I just wanted to know if i was the only one out there going crazy? Is there anyone out there,like me, who used to ride when they were a little youngerand had a very well balnced seat and confident about being a good rider, then stop for 3 years and its almost like your starting over?
I started riding when i was 9 and consistently rode until i was 16. I was really well balanced and very confident. The more trouble the more fun. I had perfect posture, sat right up after all those jumps and got many ribbons in the few shows i did... now im 19 and been riding again for a few months and cant seem to pick it right back up like i used to be able to. I feel like im getting a little better but i still feel very sloppy and get frustrated cause if i didnt ride for 6 months i could get on like i never stopped..
Am i alone?
God no. I stopped for 6 years, I'm in my second year of riding seriously again, and I've come to accept I will never be the talent that I was as a junior It takes TIME, and more importantly someone really good on the ground to work on all the tiny problems. I figure in another 6 years I'll maybe be back to where I was.
Though to put a silver lining on it, I think I just enjoy the act of going for a quiet ride more than I ever did - because I missed it for so long, it feels so wonderful and I don't take it for granted, ever.
Good luck, and keep at it, it's going to be hard for a while, but it will get better, I promise!

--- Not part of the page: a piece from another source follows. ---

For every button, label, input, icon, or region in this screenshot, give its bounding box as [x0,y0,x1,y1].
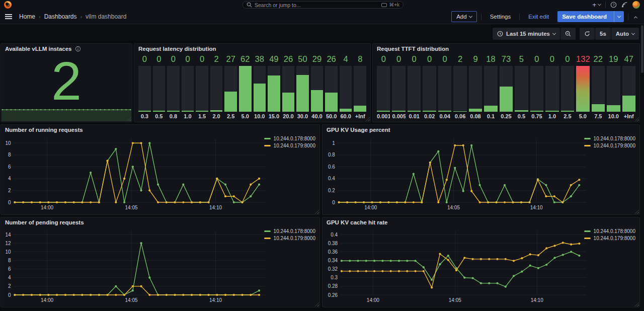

I stopped for more than 12 years, and I am no longer confident, and I can't get a nice sitting canter anymore for the life of me. And I used to be an equitation master! Still look nice at the trot, but cantering and jumping has been really difficult for me to regain my form for some reason. I think I need pilates!
I agree with not taking it forgranted anymore. I as well missed it for so long i even like riding them pokey slow horses now..before i hated it...
And painted hunter me and u both..i just started them yesterday!... NETFLIX!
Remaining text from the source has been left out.